::: EXERCISE DATA

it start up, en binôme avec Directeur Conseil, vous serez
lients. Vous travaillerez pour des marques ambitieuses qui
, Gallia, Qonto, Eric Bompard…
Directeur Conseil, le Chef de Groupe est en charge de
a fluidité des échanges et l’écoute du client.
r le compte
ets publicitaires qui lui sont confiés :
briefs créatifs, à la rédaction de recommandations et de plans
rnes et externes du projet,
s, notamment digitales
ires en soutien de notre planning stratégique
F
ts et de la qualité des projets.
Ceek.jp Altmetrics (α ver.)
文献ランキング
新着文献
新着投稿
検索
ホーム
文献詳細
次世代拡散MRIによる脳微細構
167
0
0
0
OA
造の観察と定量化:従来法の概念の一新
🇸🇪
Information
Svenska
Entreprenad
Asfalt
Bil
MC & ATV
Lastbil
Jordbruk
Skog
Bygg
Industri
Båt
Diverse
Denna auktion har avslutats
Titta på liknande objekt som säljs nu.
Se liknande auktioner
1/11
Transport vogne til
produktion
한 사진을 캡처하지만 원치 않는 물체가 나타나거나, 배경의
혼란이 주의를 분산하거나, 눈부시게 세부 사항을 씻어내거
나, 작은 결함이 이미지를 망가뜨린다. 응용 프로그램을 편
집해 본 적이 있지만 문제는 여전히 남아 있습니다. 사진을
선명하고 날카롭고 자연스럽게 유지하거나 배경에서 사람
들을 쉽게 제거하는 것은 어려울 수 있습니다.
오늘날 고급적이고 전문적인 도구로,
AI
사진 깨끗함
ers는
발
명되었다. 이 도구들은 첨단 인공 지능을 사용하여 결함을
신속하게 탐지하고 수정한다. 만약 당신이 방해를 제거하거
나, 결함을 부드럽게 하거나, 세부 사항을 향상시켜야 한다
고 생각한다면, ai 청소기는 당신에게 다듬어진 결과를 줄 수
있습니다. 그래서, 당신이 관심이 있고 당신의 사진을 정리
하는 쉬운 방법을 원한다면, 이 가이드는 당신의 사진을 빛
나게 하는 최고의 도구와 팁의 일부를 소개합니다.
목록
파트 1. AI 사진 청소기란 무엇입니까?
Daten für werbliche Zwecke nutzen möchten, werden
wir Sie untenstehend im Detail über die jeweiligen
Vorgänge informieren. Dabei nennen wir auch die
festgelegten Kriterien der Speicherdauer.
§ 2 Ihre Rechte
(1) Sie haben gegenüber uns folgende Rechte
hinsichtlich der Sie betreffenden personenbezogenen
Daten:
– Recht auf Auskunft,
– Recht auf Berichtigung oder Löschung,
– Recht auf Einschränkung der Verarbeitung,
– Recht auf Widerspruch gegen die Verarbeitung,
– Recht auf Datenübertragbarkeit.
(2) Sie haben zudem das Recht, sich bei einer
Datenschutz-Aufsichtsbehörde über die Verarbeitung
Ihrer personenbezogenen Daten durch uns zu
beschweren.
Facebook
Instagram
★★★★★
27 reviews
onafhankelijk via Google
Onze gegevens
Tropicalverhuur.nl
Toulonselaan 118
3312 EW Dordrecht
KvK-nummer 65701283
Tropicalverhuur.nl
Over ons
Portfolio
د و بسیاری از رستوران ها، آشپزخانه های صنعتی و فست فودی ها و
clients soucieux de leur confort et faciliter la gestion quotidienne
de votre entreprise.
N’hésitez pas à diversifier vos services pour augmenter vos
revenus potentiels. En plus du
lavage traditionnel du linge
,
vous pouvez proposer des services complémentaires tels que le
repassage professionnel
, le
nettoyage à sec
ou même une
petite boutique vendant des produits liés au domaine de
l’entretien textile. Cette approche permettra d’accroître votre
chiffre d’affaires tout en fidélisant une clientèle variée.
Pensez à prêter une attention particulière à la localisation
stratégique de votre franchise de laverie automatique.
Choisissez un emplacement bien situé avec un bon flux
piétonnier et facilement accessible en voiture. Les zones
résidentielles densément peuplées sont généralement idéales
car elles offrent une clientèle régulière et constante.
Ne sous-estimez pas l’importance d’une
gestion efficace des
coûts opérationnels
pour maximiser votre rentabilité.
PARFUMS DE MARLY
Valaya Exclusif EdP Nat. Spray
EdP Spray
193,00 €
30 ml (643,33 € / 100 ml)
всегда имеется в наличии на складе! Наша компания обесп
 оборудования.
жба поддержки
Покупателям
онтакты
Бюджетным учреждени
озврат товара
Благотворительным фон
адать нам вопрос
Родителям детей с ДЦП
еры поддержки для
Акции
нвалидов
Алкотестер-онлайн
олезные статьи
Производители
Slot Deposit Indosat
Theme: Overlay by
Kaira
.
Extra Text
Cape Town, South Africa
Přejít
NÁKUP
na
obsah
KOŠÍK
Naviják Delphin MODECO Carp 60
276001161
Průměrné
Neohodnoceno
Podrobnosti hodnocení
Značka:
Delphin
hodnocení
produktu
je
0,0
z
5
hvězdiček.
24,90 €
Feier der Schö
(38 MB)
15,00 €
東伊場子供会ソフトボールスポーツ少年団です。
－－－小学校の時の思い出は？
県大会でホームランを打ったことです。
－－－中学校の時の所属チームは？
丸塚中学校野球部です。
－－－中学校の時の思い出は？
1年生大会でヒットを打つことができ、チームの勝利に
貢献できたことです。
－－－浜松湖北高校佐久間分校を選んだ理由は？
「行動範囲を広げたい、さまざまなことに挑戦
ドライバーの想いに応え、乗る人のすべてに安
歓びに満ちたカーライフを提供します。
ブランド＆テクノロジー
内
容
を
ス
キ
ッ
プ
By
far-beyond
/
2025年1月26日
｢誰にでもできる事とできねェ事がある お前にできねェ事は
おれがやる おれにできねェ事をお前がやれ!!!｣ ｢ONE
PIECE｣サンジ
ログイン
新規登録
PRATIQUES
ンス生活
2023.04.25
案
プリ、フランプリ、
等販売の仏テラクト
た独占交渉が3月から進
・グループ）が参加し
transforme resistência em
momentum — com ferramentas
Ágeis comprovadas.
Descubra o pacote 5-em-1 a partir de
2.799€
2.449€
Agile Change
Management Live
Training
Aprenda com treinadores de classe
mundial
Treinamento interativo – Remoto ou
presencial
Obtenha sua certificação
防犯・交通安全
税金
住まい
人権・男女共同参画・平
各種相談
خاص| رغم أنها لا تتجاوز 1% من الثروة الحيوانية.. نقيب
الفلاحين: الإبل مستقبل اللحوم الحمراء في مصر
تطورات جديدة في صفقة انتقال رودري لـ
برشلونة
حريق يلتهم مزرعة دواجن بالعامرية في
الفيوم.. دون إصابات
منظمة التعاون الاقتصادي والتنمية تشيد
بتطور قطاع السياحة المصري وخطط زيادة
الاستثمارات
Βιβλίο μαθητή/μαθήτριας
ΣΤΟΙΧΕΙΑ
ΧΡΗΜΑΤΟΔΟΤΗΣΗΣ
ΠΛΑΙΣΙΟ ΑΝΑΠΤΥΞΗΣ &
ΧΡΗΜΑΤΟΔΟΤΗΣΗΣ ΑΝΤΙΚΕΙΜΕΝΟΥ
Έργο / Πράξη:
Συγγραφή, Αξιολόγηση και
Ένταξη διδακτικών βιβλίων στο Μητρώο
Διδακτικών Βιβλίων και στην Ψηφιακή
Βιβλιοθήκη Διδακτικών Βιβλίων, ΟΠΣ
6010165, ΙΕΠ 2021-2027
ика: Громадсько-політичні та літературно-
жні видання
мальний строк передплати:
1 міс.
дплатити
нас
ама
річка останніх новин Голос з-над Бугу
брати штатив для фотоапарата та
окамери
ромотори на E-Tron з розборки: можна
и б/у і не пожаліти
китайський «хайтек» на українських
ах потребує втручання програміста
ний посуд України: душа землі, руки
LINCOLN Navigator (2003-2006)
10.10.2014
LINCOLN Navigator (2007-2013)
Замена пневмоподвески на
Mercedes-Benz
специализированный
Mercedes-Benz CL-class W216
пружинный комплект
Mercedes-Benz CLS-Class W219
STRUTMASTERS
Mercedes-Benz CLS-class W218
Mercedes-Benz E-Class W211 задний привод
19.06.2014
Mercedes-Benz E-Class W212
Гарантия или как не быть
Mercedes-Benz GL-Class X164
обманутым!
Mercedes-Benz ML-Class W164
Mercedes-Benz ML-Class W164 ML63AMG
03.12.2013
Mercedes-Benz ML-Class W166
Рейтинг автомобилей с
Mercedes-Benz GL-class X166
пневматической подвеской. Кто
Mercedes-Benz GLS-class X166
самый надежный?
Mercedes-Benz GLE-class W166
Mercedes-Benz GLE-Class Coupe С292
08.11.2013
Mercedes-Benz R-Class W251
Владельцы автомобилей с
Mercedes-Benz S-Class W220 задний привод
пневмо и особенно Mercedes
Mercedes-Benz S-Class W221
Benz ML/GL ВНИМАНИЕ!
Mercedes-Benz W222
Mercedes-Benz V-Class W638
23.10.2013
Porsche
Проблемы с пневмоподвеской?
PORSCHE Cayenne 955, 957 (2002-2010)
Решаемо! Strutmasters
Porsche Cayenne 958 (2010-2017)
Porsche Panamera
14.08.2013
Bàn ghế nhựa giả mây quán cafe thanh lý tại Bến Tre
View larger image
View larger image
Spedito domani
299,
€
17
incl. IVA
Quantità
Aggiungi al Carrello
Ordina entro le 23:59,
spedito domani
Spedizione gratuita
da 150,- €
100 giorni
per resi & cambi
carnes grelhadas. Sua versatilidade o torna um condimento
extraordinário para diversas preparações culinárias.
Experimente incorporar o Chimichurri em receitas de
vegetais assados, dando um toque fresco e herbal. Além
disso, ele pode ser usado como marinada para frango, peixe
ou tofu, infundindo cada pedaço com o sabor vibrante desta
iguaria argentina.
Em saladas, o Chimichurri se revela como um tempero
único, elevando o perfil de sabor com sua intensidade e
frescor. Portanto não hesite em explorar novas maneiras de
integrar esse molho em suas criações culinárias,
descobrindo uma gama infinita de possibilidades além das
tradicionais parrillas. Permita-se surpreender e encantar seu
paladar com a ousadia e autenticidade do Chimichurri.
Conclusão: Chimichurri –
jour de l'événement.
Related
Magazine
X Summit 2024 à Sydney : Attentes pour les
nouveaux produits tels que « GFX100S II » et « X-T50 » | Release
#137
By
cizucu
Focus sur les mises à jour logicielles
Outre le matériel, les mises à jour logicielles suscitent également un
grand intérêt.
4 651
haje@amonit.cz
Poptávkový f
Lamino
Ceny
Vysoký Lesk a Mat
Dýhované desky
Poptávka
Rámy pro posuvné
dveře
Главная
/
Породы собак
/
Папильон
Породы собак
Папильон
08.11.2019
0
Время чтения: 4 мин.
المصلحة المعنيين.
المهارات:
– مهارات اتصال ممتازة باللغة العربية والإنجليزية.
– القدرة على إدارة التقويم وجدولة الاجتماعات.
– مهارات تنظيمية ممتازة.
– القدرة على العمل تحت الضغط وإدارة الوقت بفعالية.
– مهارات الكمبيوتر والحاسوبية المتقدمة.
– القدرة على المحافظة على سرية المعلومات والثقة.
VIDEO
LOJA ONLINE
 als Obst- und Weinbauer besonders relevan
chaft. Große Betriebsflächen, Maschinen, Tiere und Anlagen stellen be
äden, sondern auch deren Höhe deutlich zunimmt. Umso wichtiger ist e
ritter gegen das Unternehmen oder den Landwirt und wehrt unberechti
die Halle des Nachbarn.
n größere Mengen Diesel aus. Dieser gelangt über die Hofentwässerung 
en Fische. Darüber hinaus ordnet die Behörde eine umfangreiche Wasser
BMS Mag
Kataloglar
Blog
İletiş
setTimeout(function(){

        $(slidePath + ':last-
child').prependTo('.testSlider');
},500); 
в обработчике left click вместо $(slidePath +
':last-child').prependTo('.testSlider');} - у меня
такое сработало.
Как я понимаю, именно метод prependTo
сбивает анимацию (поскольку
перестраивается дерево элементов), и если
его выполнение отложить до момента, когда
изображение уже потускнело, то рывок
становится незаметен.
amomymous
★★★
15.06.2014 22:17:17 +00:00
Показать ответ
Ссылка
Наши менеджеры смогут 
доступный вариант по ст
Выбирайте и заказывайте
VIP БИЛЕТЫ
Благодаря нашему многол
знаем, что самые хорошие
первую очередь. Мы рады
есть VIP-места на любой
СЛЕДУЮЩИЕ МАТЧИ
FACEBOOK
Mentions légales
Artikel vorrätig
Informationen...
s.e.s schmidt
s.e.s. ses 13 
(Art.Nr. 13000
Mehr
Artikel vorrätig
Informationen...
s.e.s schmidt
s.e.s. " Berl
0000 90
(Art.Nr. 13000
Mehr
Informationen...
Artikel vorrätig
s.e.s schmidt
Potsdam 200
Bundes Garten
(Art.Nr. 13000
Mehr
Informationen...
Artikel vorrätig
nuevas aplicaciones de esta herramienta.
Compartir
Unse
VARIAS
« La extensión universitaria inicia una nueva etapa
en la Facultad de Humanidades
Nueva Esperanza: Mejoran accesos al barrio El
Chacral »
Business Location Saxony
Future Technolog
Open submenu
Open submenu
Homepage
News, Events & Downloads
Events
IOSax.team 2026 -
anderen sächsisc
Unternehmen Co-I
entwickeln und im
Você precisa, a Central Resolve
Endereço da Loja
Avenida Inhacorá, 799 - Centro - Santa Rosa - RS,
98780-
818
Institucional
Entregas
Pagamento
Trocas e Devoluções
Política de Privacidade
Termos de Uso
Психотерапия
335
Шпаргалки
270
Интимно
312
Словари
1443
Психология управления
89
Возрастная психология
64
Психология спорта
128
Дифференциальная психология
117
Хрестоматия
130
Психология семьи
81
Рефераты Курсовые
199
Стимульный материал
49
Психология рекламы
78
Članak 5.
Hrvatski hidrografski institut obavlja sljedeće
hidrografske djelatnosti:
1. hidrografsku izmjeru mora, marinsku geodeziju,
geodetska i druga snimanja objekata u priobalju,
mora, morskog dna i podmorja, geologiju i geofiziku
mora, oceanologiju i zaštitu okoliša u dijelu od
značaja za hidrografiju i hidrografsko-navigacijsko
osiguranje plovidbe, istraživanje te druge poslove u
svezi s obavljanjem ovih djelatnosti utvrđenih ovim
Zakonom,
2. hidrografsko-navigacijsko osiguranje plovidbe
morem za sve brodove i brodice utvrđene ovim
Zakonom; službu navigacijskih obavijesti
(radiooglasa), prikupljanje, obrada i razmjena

::::::

**WORK INSTRUCTION:** Copy out word for word each line of the listing, from the very first line down to the line containing "(2) Sie haben zudem das Recht, sich bei einer", and stop after that line.

**YOUR RESPONSE:**
it start up, en binôme avec Directeur Conseil, vous serez
lients. Vous travaillerez pour des marques ambitieuses qui
, Gallia, Qonto, Eric Bompard…
Directeur Conseil, le Chef de Groupe est en charge de
a fluidité des échanges et l’écoute du client.
r le compte
ets publicitaires qui lui sont confiés :
briefs créatifs, à la rédaction de recommandations et de plans
rnes et externes du projet,
s, notamment digitales
ires en soutien de notre planning stratégique
F
ts et de la qualité des projets.
Ceek.jp Altmetrics (α ver.)
文献ランキング
新着文献
新着投稿
検索
ホーム
文献詳細
次世代拡散MRIによる脳微細構
167
0
0
0
OA
造の観察と定量化:従来法の概念の一新
🇸🇪
Information
Svenska
Entreprenad
Asfalt
Bil
MC & ATV
Lastbil
Jordbruk
Skog
Bygg
Industri
Båt
Diverse
Denna auktion har avslutats
Titta på liknande objekt som säljs nu.
Se liknande auktioner
1/11
Transport vogne til
produktion
한 사진을 캡처하지만 원치 않는 물체가 나타나거나, 배경의
혼란이 주의를 분산하거나, 눈부시게 세부 사항을 씻어내거
나, 작은 결함이 이미지를 망가뜨린다. 응용 프로그램을 편
집해 본 적이 있지만 문제는 여전히 남아 있습니다. 사진을
선명하고 날카롭고 자연스럽게 유지하거나 배경에서 사람
들을 쉽게 제거하는 것은 어려울 수 있습니다.
오늘날 고급적이고 전문적인 도구로,
AI
사진 깨끗함
ers는
발
명되었다. 이 도구들은 첨단 인공 지능을 사용하여 결함을
신속하게 탐지하고 수정한다. 만약 당신이 방해를 제거하거
나, 결함을 부드럽게 하거나, 세부 사항을 향상시켜야 한다
고 생각한다면, ai 청소기는 당신에게 다듬어진 결과를 줄 수
있습니다. 그래서, 당신이 관심이 있고 당신의 사진을 정리
하는 쉬운 방법을 원한다면, 이 가이드는 당신의 사진을 빛
나게 하는 최고의 도구와 팁의 일부를 소개합니다.
목록
파트 1. AI 사진 청소기란 무엇입니까?
Daten für werbliche Zwecke nutzen möchten, werden
wir Sie untenstehend im Detail über die jeweiligen
Vorgänge informieren. Dabei nennen wir auch die
festgelegten Kriterien der Speicherdauer.
§ 2 Ihre Rechte
(1) Sie haben gegenüber uns folgende Rechte
hinsichtlich der Sie betreffenden personenbezogenen
Daten:
– Recht auf Auskunft,
– Recht auf Berichtigung oder Löschung,
– Recht auf Einschränkung der Verarbeitung,
– Recht auf Widerspruch gegen die Verarbeitung,
– Recht auf Datenübertragbarkeit.
(2) Sie haben zudem das Recht, sich bei einer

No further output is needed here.